(1878–1942), singer, critic, photographer, and ethnographer of Yiddish song. Born in Uzhmir, Volhynia, Menakhem Kipnis was a cantor’s son who entered the world of Jewish music at a young age. He served as a cantor’s assistant in local synagogues on the High Holidays and as a choirboy at the Choral Synagogue in Zhitomir. He also performed throughout the Pale of Settlement.
As a young man, Kipnis studied at the Warsaw Conservatory of Music and became the first Jewish tenor to join the Warsaw Opera, where he performed for 16 years (1902–1918). During World War I, he and his protégé and later wife, Zimra Seligfeld (ca. 1900–ca. 1942), gave joint concerts throughout Poland and in Western Europe. Many consider Kipnis and Seligfeld to be the first true interpreters of the Yiddish folk song; their concerts, which were immensely popular, were not just nostalgic reproductions of the genre but emotional renditions that preserved the original character of the songs while making them accessible to contemporary audiences.

Jewish coach driver, Warsaw, ca. 1924; photograph by Menakhem Kipnis, who wrote a caption for it: “The oldest Jewish coach driver in Warsaw. Moyshe Dovid he’s called, and that’s what all the Polish drivers yell after him in the street mockingly. Eighty-two years old and he still enjoys a good schnapps.” (Forward Association/YIVO)
In 1907, Kipnis began contributing pieces on Jewish music to Hebrew and Yiddish newspapers, writing the first authoritative articles on this subject. Eventually he became a regular contributor to the Warsaw Yiddish daily Haynt. His pieces, many of which were reprinted in the New York Tog, included critiques about music and theater, reviews of local cantorial concerts, humorous anecdotes, travel sketches, and feuilletons. Kipnis’s opinions were widely respected and his endorsements were eagerly sought.
Through his concerts and articles in the press, Kipnis championed the Yiddish folk song. He published many of them in two collections: Zekhtsik folks-lider (Sixty Folk Songs; 1918) and Akhtsik folks-lider (Eighty Folk Songs; 1925). In addition, he was fascinated by Jewish folk stories. His Khelemer mayses (Chelm Stories; 1930)—which were gleaned from Jews in cities and shtetls across Eastern Europe—were collected and published as a book.
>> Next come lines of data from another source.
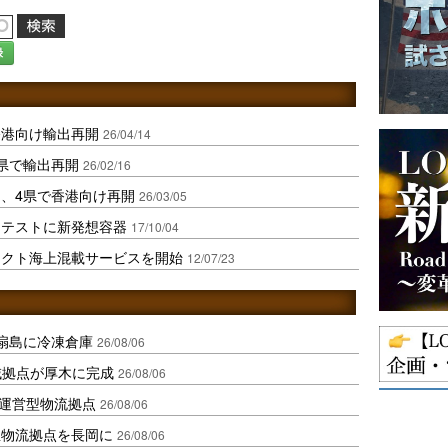
録
香港向け輸出再開
26/04/14
県で輸出再開
26/02/16
、4県で香港向け再開
26/03/05
出テストに新発想容器
17/10/04
レクト海上混載サービスを開始
12/07/23
扇島に冷凍倉庫
26/08/06
域拠点が厚木に完成
26/08/06
運営型物流拠点
26/08/06
温物流拠点を長岡に
26/08/06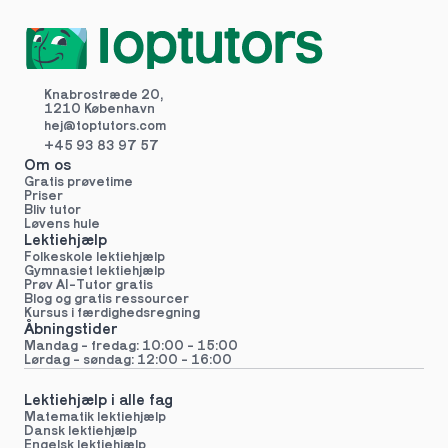
Knabrostræde 20,
1210 København
hej@toptutors.
com
+45 93 83 97 57
Om os
Gratis prøvetime
Priser
Bliv tutor
Løvens hule
Lektiehjælp
Folkeskole lektiehjælp 
Gymnasiet lektiehjælp 
Prøv AI-Tutor gratis
Blog og gratis ressourcer
Kursus i færdighedsregning
Åbningstider
Mandag - fredag: 10:00 - 15:00
Lørdag - søndag: 12:00 - 16:00
Lektiehjælp i alle fag
Matematik lektiehjælp
Dansk lektiehjælp
Engelsk lektiehjælp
Kipnis died of an aneurism in the Warsaw ghetto. Seligfeld, who continued to give folk music concerts in the ghetto, had hoped to preserve his diaries and papers so that they could be published after the war, but following her deportation to Treblinka they were lost in the destruction of the ghetto.
Lucjan Dobroszycki and Barbara Kirshenblatt-Gimblett, Image Before My Eyes: A Photographic History of Jewish Life in Poland, 1864–1939 (New York, 1977), includes a selection of the photographs Kipnis took on his travels through Poland; Itzik Nakhmen Gottesman, Defining the Yiddish Nation: The Jewish Folklorists of Poland (Detroit, 2003), chap. 3; Berl Koyn, Azriel Naks, and Elye Shulman, eds., “Kipnis, Menakhem,” in Leksikon fun der nayer yidisher literatur, vol. 8, cols. 196–197 (New York, 1981); Joachim Neugroschel, trans. and ed., No Star Too Beautiful: An Anthology of Yiddish Stories from 1382 to the Present (New York, 2002), includes an English-language excerpt from Chelm Stories on pp. 600–607; Zalmen Zylbercweig (Zilbertsvayg), ed., “Kipnis, Menakhem” and “Seligfeld, Zimra,” in Leksikon fun yidishn teater, vol. 5, cols. 3799–3803 and 4196–4207 (Mexico City, 1967).
RG 112, Music, Collection, 1846-1973; RG 1139, Abraham Cahan, Papers, 1906-1952.